_PROVIDED ENTRIES_:
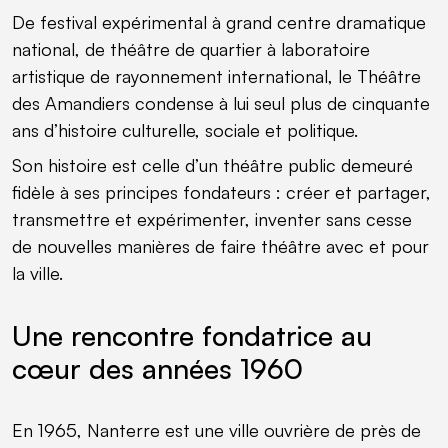
De festival expérimental à grand centre dramatique
national, de théâtre de quartier à laboratoire
artistique de rayonnement international, le Théâtre
des Amandiers condense à lui seul plus de cinquante
ans d’histoire culturelle, sociale et politique.
Son histoire est celle d’un théâtre public demeuré
fidèle à ses principes fondateurs : créer et partager,
transmettre et expérimenter, inventer sans cesse
de nouvelles manières de faire théâtre avec et pour
la ville.
Une rencontre fondatrice au
cœur des années 1960
En 1965, Nanterre est une ville ouvrière de près de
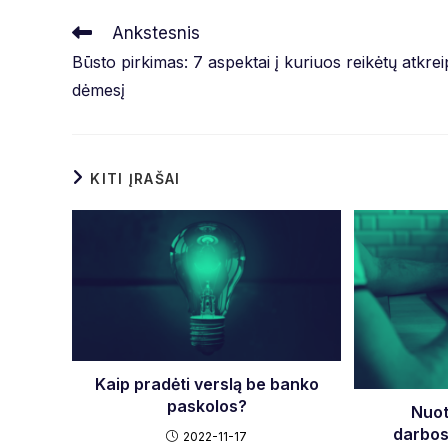
Read
Ankstesnis
more
Būsto pirkimas: 7 aspektai į kuriuos reikėtų atkreip
articles
dėmesį
KITI ĮRAŠAI
Kaip pradėti verslą be banko
paskolos?
Nuot
darbos
2022-11-17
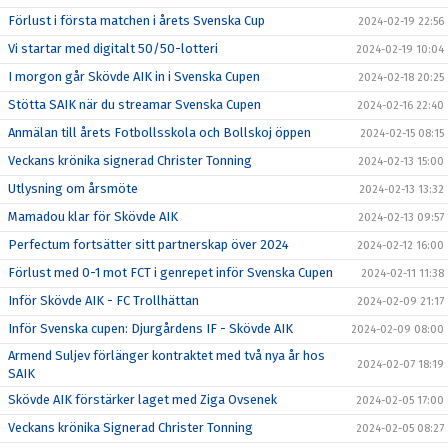
Förlust i första matchen i årets Svenska Cup
2024-02-19 22:56
Vi startar med digitalt 50/50-lotteri
2024-02-19 10:04
I morgon går Skövde AIK in i Svenska Cupen
2024-02-18 20:25
Stötta SAIK när du streamar Svenska Cupen
2024-02-16 22:40
Anmälan till årets Fotbollsskola och Bollskoj öppen
2024-02-15 08:15
Veckans krönika signerad Christer Tonning
2024-02-13 15:00
Utlysning om årsmöte
2024-02-13 13:32
Mamadou klar för Skövde AIK
2024-02-13 09:57
Perfectum fortsätter sitt partnerskap över 2024
2024-02-12 16:00
Förlust med 0-1 mot FCT i genrepet inför Svenska Cupen
2024-02-11 11:38
Inför Skövde AIK - FC Trollhättan
2024-02-09 21:17
Inför Svenska cupen: Djurgårdens IF - Skövde AIK
2024-02-09 08:00
Armend Suljev förlänger kontraktet med två nya år hos
2024-02-07 18:19
SAIK
Skövde AIK förstärker laget med Ziga Ovsenek
2024-02-05 17:00
Veckans krönika Signerad Christer Tonning
2024-02-05 08:27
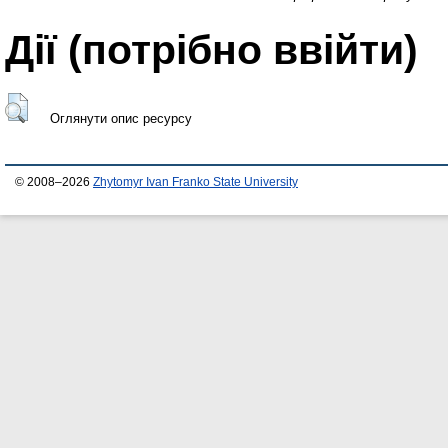
Дії ​​(потрібно ввійти)
Оглянути опис ресурсу
© 2008–2026
Zhytomyr Ivan Franko State University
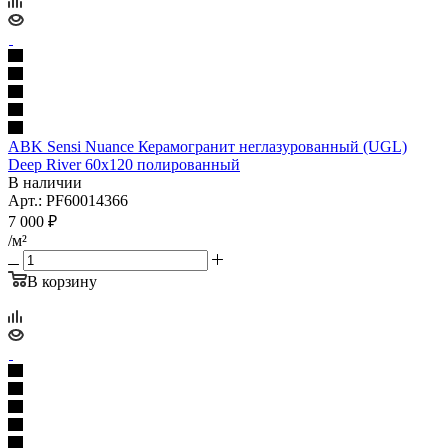
ABK Sensi Nuance Керамогранит неглазурованный (UGL)
Deep River 60x120 полированный
В наличии
Арт.: PF60014366
7 000
₽
/м²
В корзину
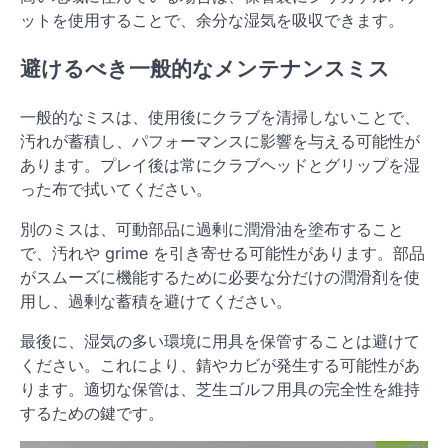
ットを使用することで、余分な湿気を吸収できます。
避けるべき一般的なメンテナンスミス
一般的なミスは、使用後にクラブを清掃しないことで、
汚れが蓄積し、パフォーマンスに影響を与える可能性が
あります。プレイ後は常にクラブヘッドとグリップを湿
った布で拭いてください。
別のミスは、可動部品に過剰に潤滑油を塗布すること
で、汚れや grime を引き寄せる可能性があります。部品
がスムーズに機能するために必要な分だけの潤滑剤を使
用し、過剰な蓄積を避けてください。
最後に、湿気の多い環境に用具を保管することは避けて
ください。これにより、錆やカビが発生する可能性があ
ります。適切な保管は、芝生ゴルフ用具の完全性を維持
するための鍵です。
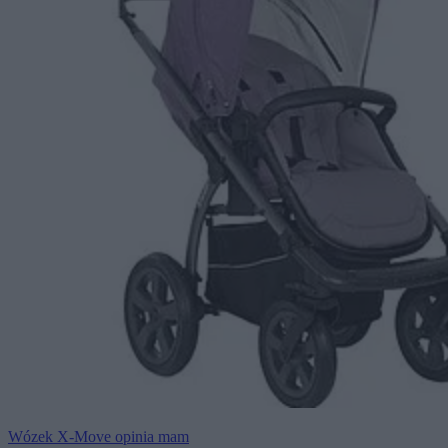
Wózek X-Move opinia mam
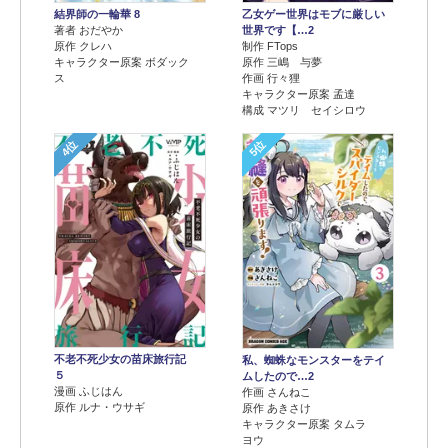
結界師の一輪華 8
乙女ゲー世界はモブに厳しい
著者 おだやか
世界です【…2
原作 クレハ
制作 FTops
キャラクター原案 ボダック
原作 三嶋 与夢
ス
作画 行々狸
キャラクター原案 孟達
構成 マツリ セイシロウ
4位
5位
不老不死少女の苗床旅行記
私、蜘蛛なモンスターをテイ
５
ムしたので…2
漫画 ふじはん
作画 さんねこ
原作 ルナ・ウサギ
原作 あきさけ
キャラクター原案 タムラ
ヨウ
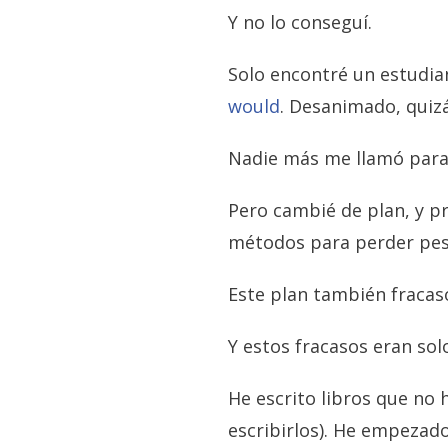
Y no lo conseguí.
Solo encontré un estudia
would
. Desanimado, quizá
Nadie más me llamó para 
Pero cambié de plan, y p
métodos para perder pes
Este plan también fracas
Y estos fracasos eran solo
He escrito libros que no
escribirlos). He empezad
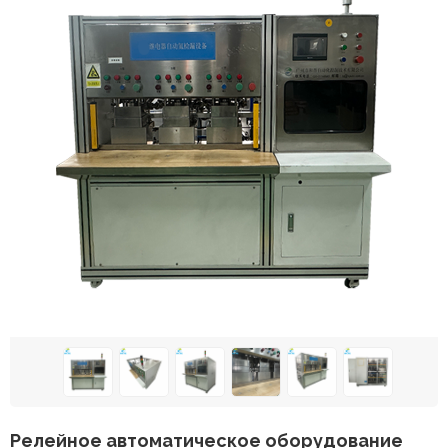
Релейное автоматическое оборудование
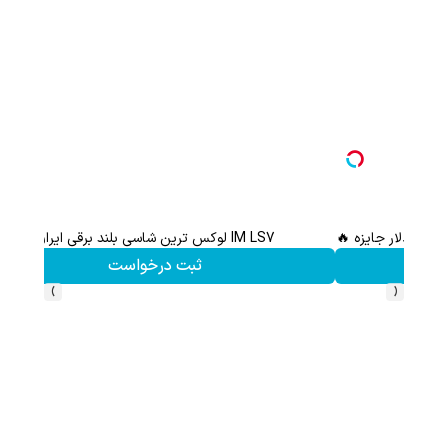
IM LS7 لوکس ترین شاسی بلند برقی ایران
ثبت درخواست
›
‹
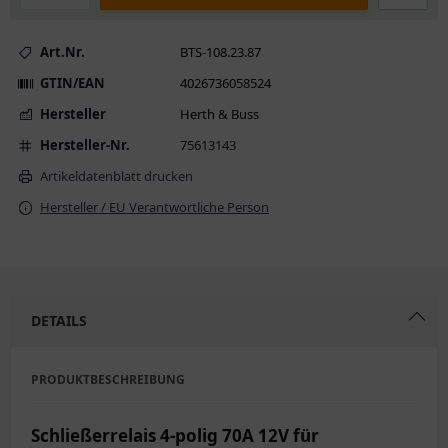
Art.Nr.
BTS-108.23.87
GTIN/EAN
4026736058524
Hersteller
Herth & Buss
Hersteller-Nr.
75613143
Artikeldatenblatt drucken
Hersteller / EU Verantwortliche Person
DETAILS
PRODUKTBESCHREIBUNG
Schließerrelais 4-polig 70A 12V für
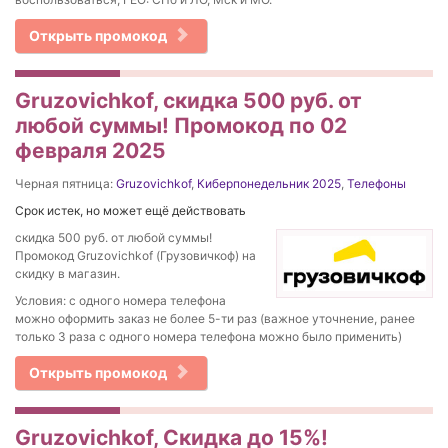
Открыть промокод
Gruzovichkof, скидка 500 руб. от
любой суммы! Промокод по 02
февраля 2025
Черная пятница:
Gruzovichkof
,
Киберпонедельник 2025
,
Телефоны
Срок истек, но может ещё действовать
скидка 500 руб. от любой суммы!
Промокод Gruzovichkof (Грузовичкоф) на
скидку в магазин.
Условия: с одного номера телефона
можно оформить заказ не более 5-ти раз (важное уточнение, ранее
только 3 раза с одного номера телефона можно было применить)
Открыть промокод
Gruzovichkof, Скидка до 15%!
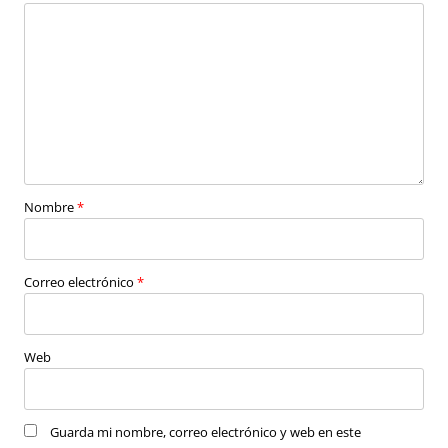
Nombre
*
Correo electrónico
*
Web
Guarda mi nombre, correo electrónico y web en este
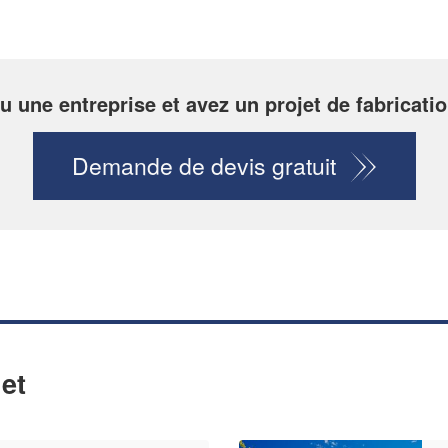
u une entreprise et avez un projet de fabricatio
Demande de devis gratuit
et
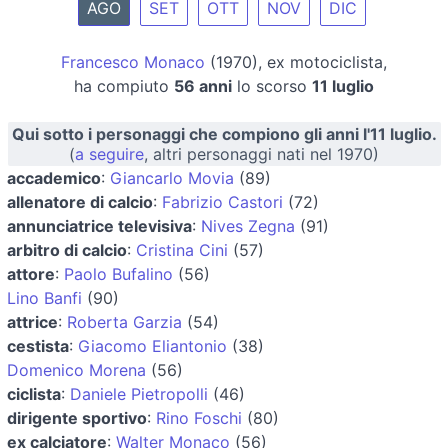
AGO
SET
OTT
NOV
DIC
Francesco Monaco
(1970), ex motociclista,
ha compiuto
56 anni
lo scorso
11 luglio
Qui sotto i personaggi che compiono gli anni l'11 luglio.
(
a seguire
, altri personaggi nati nel 1970)
accademico
:
Giancarlo Movia
(89)
allenatore di calcio
:
Fabrizio Castori
(72)
annunciatrice televisiva
:
Nives Zegna
(91)
arbitro di calcio
:
Cristina Cini
(57)
attore
:
Paolo Bufalino
(56)
Lino Banfi
(90)
attrice
:
Roberta Garzia
(54)
cestista
:
Giacomo Eliantonio
(38)
Domenico Morena
(56)
ciclista
:
Daniele Pietropolli
(46)
dirigente sportivo
:
Rino Foschi
(80)
ex calciatore
:
Walter Monaco
(56)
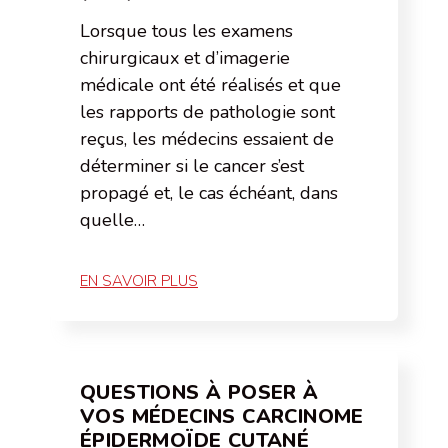
Lorsque tous les examens
chirurgicaux et d’imagerie
médicale ont été réalisés et que
les rapports de pathologie sont
reçus, les médecins essaient de
déterminer si le cancer s’est
propagé et, le cas échéant, dans
quelle…
EN SAVOIR PLUS
QUESTIONS À POSER À
VOS MÉDECINS CARCINOME
ÉPIDERMOÏDE CUTANÉ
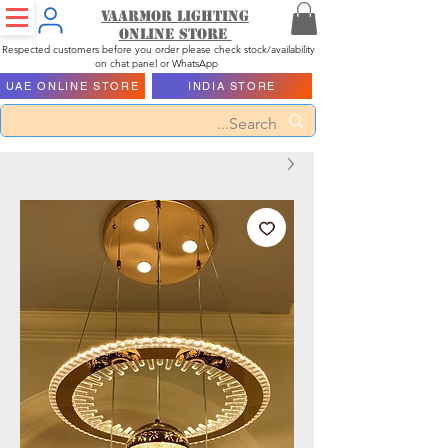
Vaarmor Lighting
ONLINE STORE
Respected customers before you order please check stock/availability
on chat panel or WhatsApp
UAE ONLINE STORE
INDIA STORE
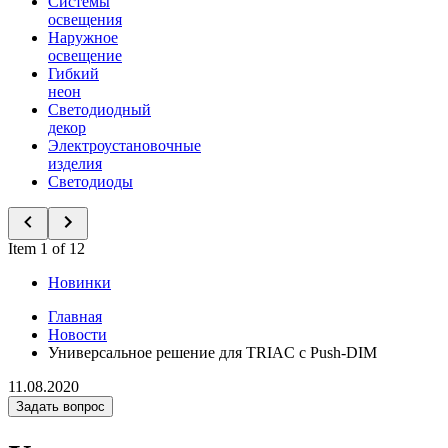
Системы
освещения
Наружное
освещение
Гибкий
неон
Светодиодный
декор
Электроустановочные
изделия
Светодиоды
Item 1 of 12
Новинки
Главная
Новости
Универсальное решение для TRIAC с Push-DIM
11.08.2020
Задать вопрос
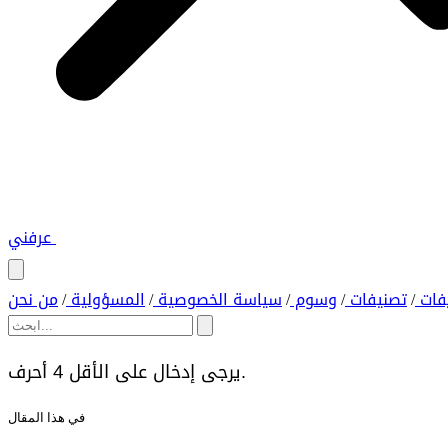
عرفني
فات
تصنيفات
وسوم
سياسة الخصوصية
المسؤولية
من نحن
/
/
/
/
/
يرجى إدخال على الأقل 4 أحرف.
في هذا المقال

_WHAT YOU NEED TO DO_: Every line above that has the string "personaggi" needs to be copied.

_TASK SOLUTION_:
Qui sotto i personaggi che compiono gli anni l'11 luglio.
, altri personaggi nati nel 1970)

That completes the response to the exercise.